[Stored items from a collection]
-- Opening Marker --

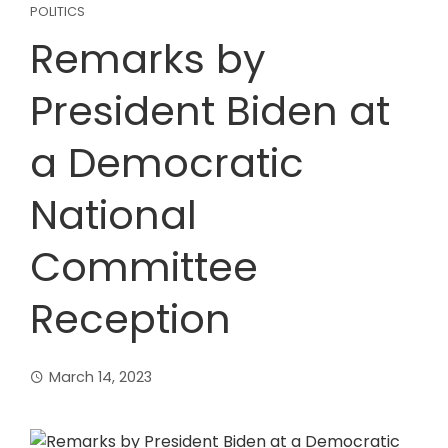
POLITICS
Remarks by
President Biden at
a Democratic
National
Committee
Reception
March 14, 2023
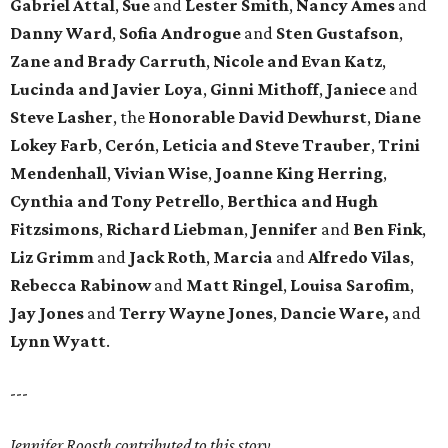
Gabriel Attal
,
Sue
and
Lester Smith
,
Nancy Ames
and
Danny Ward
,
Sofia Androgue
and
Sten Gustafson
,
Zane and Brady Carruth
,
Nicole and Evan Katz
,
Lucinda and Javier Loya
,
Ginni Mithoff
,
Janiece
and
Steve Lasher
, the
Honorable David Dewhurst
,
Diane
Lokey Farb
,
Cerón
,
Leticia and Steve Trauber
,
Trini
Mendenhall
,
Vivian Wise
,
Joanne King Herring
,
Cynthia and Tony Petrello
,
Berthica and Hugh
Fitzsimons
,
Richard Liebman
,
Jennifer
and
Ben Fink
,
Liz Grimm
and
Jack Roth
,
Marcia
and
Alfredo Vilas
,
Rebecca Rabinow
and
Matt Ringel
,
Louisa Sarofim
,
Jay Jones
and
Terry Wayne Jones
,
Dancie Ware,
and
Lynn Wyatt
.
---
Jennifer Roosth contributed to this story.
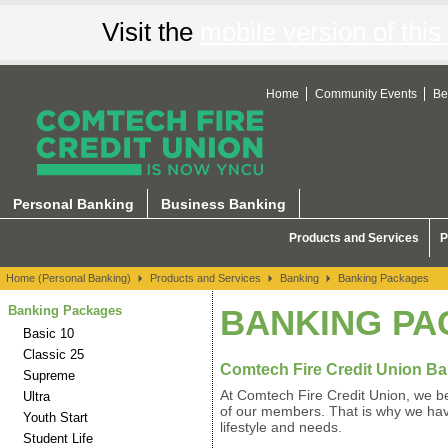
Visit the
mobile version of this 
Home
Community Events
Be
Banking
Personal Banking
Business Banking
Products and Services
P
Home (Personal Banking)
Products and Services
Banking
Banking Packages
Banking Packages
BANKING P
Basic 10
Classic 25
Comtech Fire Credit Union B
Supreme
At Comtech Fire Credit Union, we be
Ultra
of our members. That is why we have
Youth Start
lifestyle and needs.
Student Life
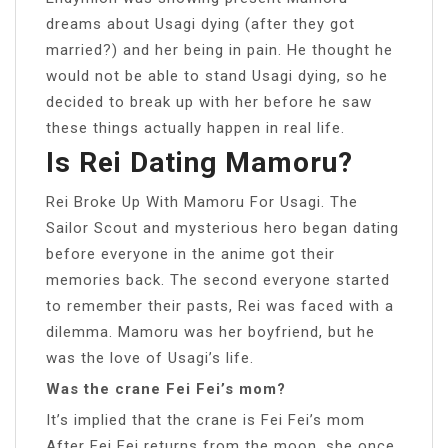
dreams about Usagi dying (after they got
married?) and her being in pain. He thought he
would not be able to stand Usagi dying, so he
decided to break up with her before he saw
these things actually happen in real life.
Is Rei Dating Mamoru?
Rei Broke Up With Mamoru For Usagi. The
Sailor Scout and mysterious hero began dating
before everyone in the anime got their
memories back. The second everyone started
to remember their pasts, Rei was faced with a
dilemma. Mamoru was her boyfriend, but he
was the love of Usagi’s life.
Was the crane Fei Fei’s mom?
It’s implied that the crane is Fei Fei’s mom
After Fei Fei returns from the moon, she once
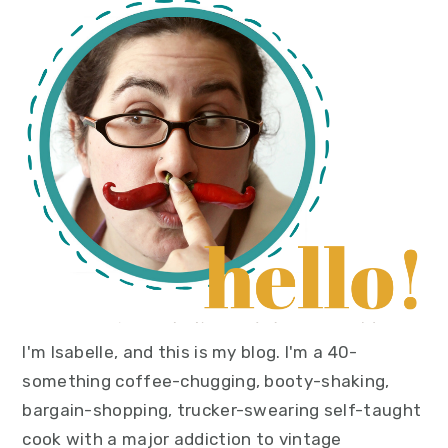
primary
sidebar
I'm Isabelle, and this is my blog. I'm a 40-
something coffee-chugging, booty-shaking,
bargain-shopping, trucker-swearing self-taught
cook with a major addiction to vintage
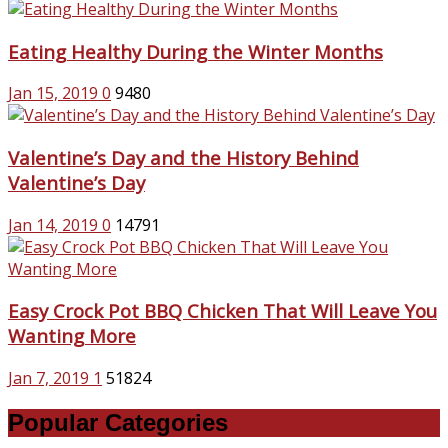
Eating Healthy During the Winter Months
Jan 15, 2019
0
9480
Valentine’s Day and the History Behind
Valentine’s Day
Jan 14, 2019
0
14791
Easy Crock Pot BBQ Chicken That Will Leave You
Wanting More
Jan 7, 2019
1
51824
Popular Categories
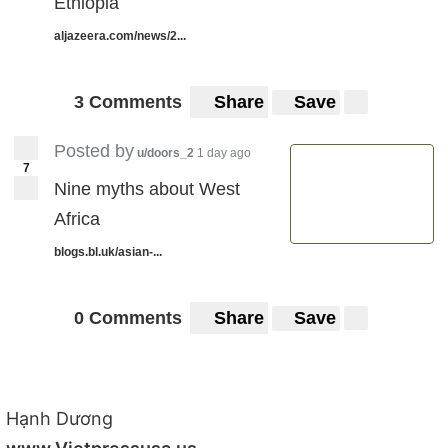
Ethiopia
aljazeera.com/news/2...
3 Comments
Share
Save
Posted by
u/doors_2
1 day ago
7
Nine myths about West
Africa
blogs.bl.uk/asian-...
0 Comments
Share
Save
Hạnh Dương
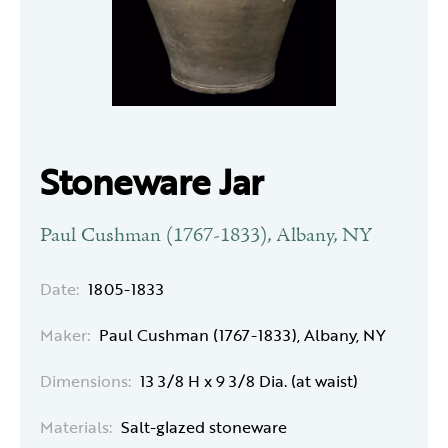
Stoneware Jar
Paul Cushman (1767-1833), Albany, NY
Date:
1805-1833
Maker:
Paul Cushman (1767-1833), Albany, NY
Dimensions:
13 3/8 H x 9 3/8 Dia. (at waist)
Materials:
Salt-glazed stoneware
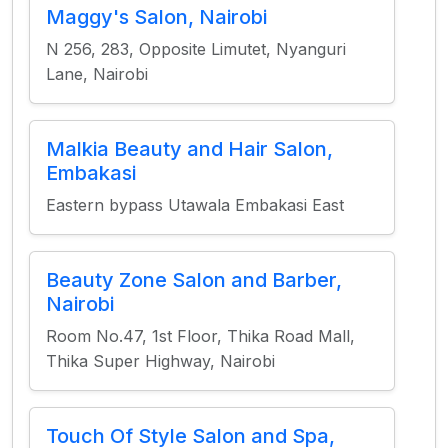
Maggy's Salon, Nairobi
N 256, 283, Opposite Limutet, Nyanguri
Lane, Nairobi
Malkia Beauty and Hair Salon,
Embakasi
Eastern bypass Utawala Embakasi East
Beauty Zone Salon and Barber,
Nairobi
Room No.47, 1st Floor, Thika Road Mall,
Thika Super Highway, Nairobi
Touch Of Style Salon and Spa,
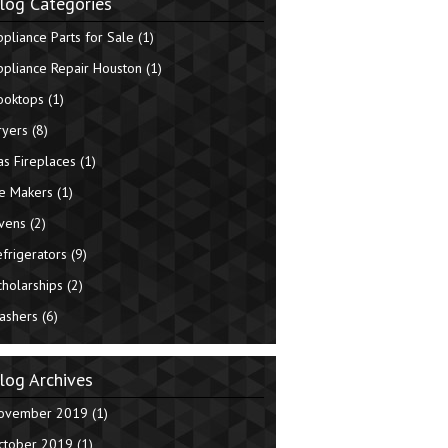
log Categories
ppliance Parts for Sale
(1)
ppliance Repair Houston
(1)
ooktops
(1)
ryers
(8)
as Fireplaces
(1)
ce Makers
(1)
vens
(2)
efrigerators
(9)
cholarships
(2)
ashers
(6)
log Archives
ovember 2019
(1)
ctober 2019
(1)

-- Closing Marker --
-- Opening Marker --

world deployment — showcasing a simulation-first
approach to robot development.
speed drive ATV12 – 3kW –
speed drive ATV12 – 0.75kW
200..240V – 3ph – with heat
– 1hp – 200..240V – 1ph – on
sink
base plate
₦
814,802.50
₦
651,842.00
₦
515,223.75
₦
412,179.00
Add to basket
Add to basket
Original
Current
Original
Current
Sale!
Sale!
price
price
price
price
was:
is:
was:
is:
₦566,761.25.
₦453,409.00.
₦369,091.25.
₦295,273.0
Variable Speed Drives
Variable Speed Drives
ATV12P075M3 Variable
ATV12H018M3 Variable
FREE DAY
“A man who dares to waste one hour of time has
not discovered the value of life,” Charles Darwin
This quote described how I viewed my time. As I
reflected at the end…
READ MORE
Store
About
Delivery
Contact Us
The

-- Closing Marker --

WHAT YOU NEED TO DO:
Reproduce every line in the data that has the word "time" in it.

ANSWER SPACE:
“A man who dares to waste one hour of time has
This quote described how I viewed my time. As I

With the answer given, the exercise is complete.